A ninth local nature reserve declared in the name of biodiversity



  • The former tip Kenworthy Woods has been declared Manchesters’ ninth Local Nature Reserve
  • The Manchester City Council approved this decision as part of its plans to increase biodiversity and help tackle the climate crisis 
  • The MCC plan to declare more LNRs in the near future

The city council has approved the decision to make Kenworthy Woods (the 36 hectares former tip located in Northenden) the city’s ninth Local Nature Reserve (LNR).

In October 2021, Manchester was the first major City in England to sign the Edinburgh Declaration – a global pledge registering the council’s concern about Biodiversity loss and signalling their commitment to tackling the twin challenges of biodiversity and the climate crises. This commitment has indeed been demonstrated, with the council in partnership with the Lancashire Wildlife Trust and Natural England, declaring nine nature reserves, including the most recent Kenworthy Woods.

‘It’s great news for nature conservation and recreation in this part of the city. An example of our biodiversity plans in action

Councillor Tracey Rawlings.

Melanie Tann, a policy officer working within the planning service, said: “The reasoning behind declaring Kenworthy Woods as a local nature reserve is that MCC endorsed a new Biodiversity Strategy in October 2022. Objective 2 within the strategy states that ‘Land managers and practitioners in the city must be provided with the necessary knowledge and skills to protect and recover biodiversity.

“One of the key ways to achieve this objective is to increase the number of Local Nature Reserves in Manchester.
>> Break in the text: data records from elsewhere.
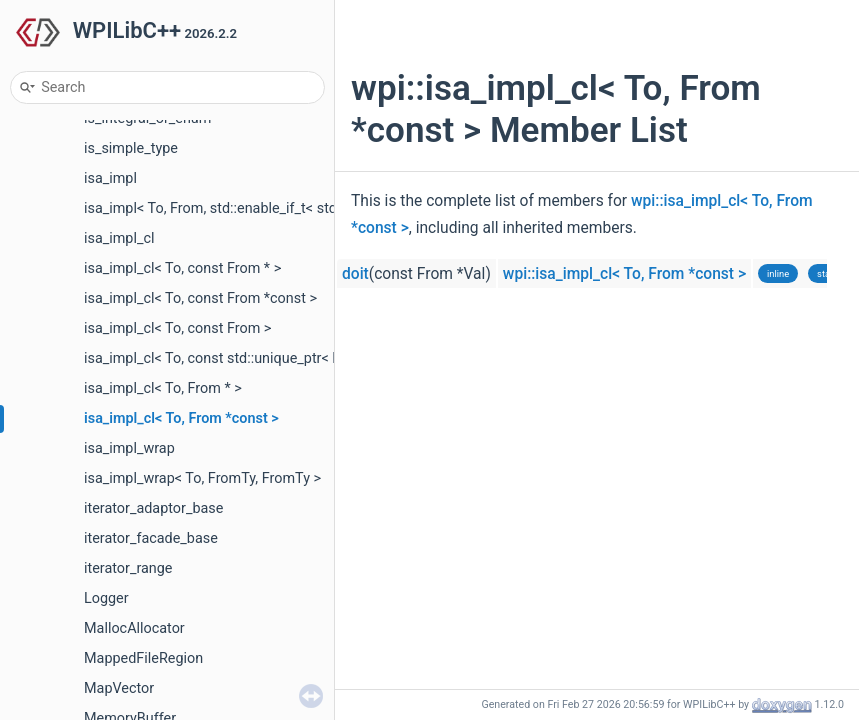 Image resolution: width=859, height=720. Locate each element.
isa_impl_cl (119, 238)
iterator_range (128, 568)
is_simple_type (131, 148)
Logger (106, 598)
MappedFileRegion (143, 658)
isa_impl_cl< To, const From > (177, 328)
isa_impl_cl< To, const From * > (182, 268)
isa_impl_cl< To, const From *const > (200, 298)
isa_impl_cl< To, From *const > (181, 418)
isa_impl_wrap (129, 448)
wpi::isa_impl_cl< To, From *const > (624, 274)
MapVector (119, 688)
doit (355, 274)
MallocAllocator (134, 628)
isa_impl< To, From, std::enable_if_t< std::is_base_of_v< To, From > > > (304, 208)
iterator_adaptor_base (153, 508)
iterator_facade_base (151, 538)
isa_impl (110, 178)
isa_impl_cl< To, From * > (163, 388)
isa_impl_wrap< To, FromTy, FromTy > (202, 478)
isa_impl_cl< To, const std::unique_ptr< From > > (236, 358) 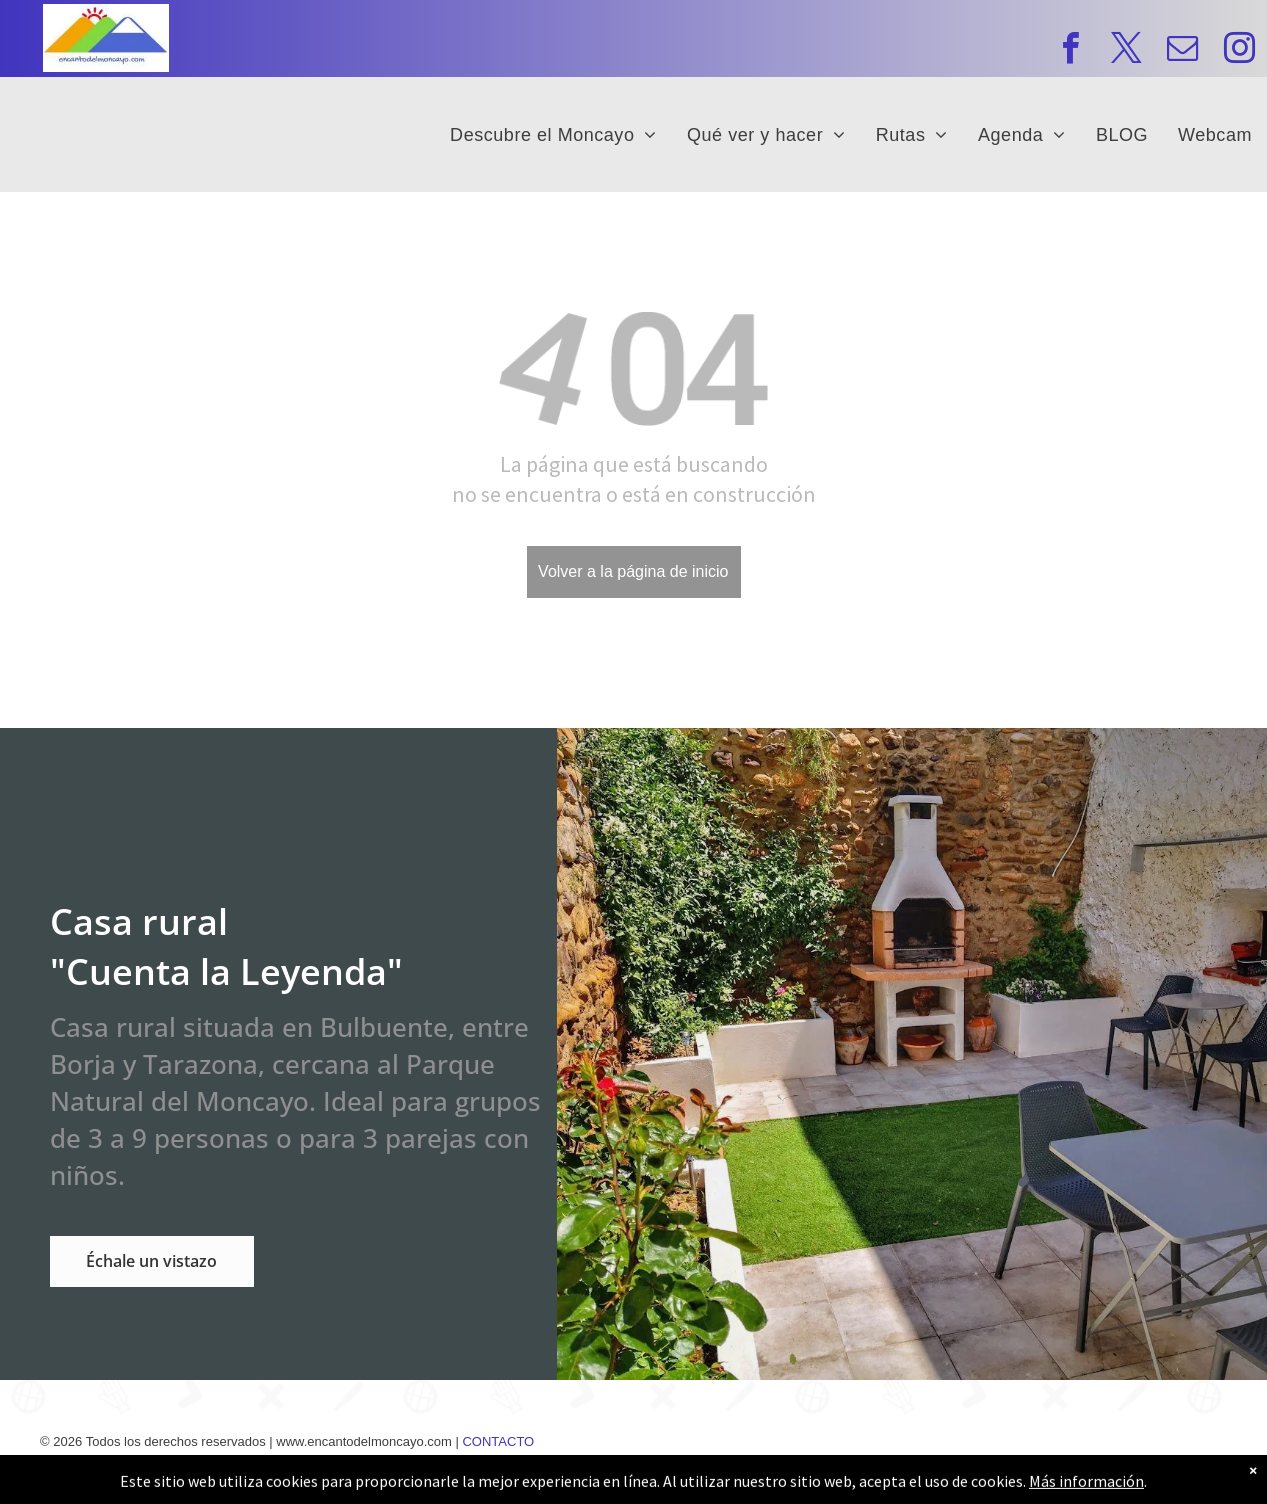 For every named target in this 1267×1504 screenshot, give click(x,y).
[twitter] (1126, 51)
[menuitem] (553, 134)
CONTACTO (498, 1441)
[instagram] (1239, 51)
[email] (1182, 51)
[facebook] (1070, 51)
The strategy proposes that further sites will be designated as Local Nature Reserves on an annual review basis.”

As part of the council’s plans to recover biodiversity, the council has prioritised protecting species at risk of extinction, including birds like the Willow Tit; the UK’s most threatened resident bird with its species population having declined by 94% since the 1970s. With effective and sensitive land management, and by enhancing and creating suitable habitats, the council is optimistic about Kenworthy successfully providing safe spaces for these endangered animals to return to.

The Willow Tit is the Uk’s fastest declining resident bird. Image: RSPB

Kenworthy Woods has been on the council’s radar for some time due to its proximity to other LNRs, and Kenworthy’s relationship with Chorlton Water Park. With an agreement finally finalised, the new LNR can now receive extra funding to not only provide for endangered species but also to manage and protect this beautiful nature spot for local residents to enjoy and most importantly for future generations.
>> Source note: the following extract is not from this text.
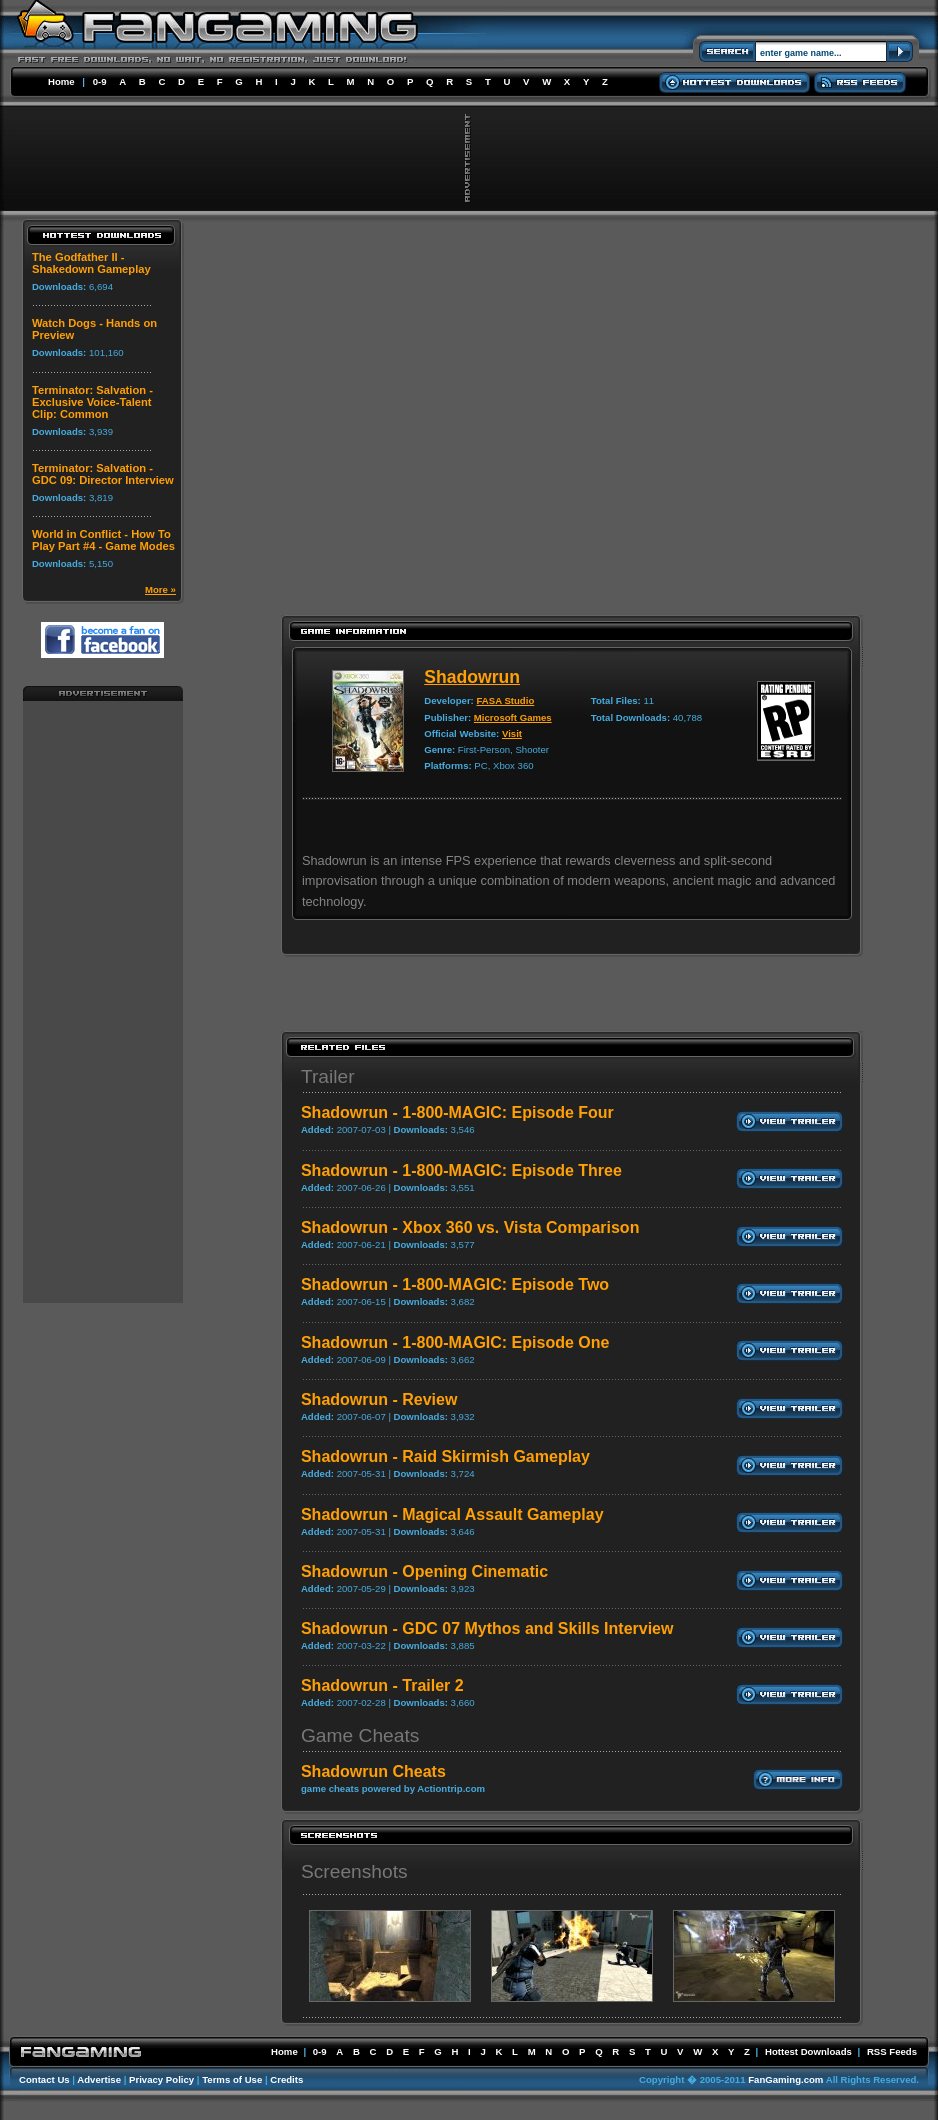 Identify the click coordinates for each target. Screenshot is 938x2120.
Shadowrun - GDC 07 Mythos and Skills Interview (487, 1628)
Northenden Councillor Sam Lynch gave his full support for the project saying, “during the pandemic we saw how important our green spaces and woodlands are to our physical and mental health and the importance that they play in our residents’ lives.” His statement is indeed supported by research linking access to public or private green space with better subjective well-being and self-rated health.
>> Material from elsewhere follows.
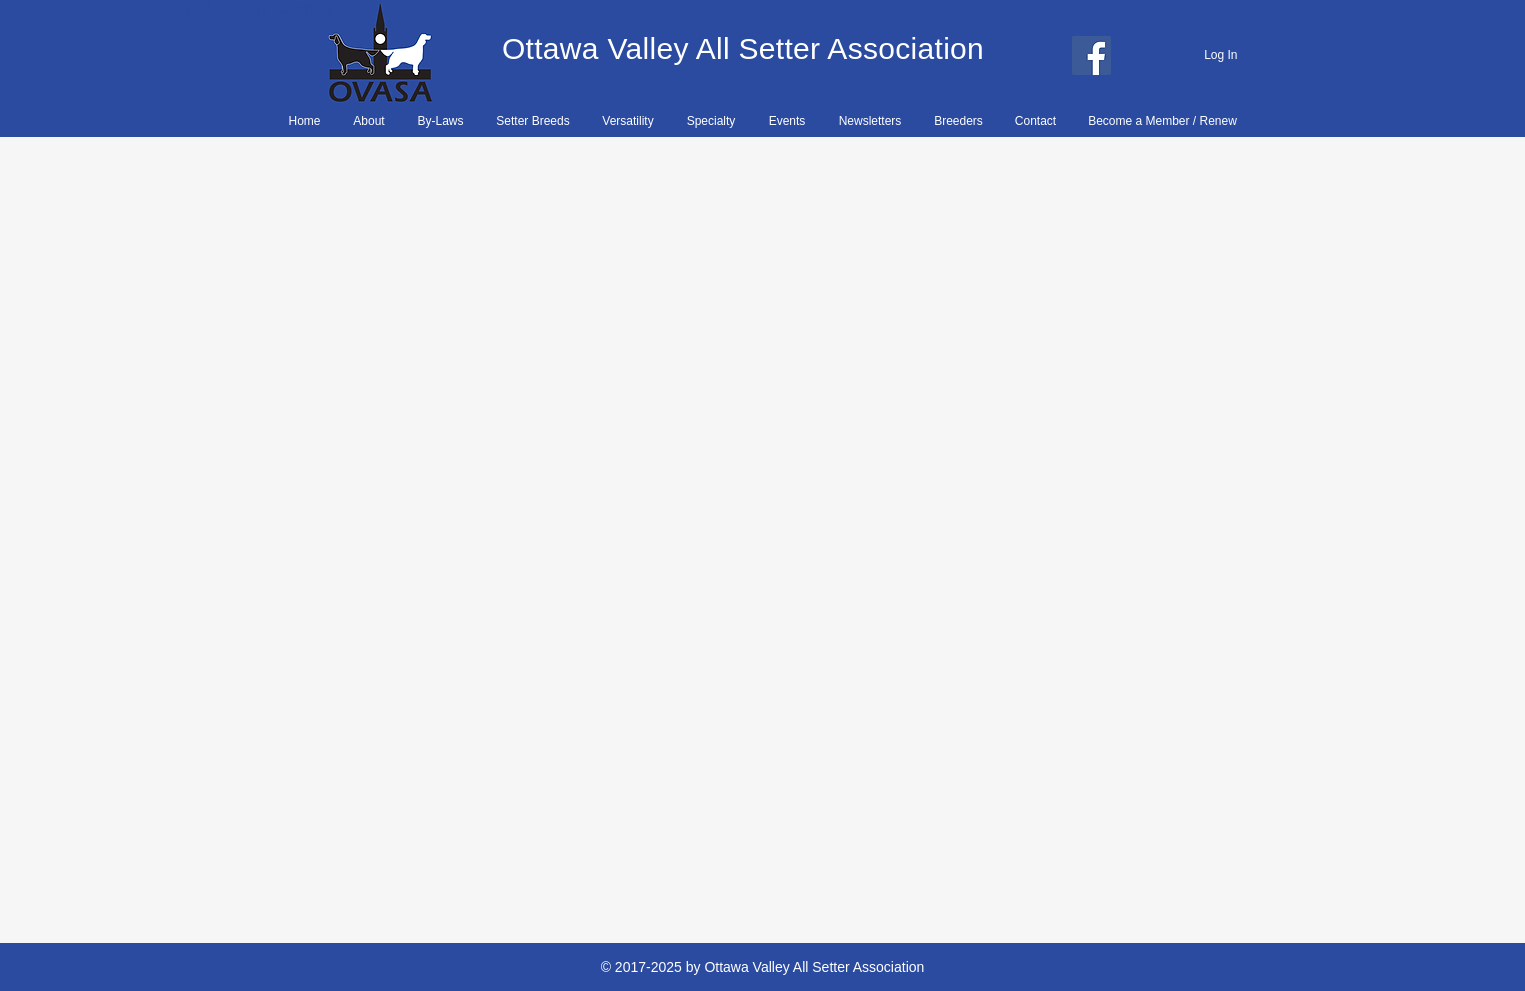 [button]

Kenworthy Woods is a beautiful nature spot and I strongly support its declaration as a nature reserve

Councillor Sam Lynch

Tann added: “We have lots of plans for the future. We are refreshing our Local Plan, which will put a strong emphasis on the natural environment. We would hope that through a range of new policies and plans, including the refreshed new Green and Blue Infrastructure Action Plan, our City River Valley Strategy, our new Biodiversity strategy and the forthcoming new tree and woodland action plan, the City’s environment will continue to be improved and enhanced over the coming years.  Watch this space for future LNRs!”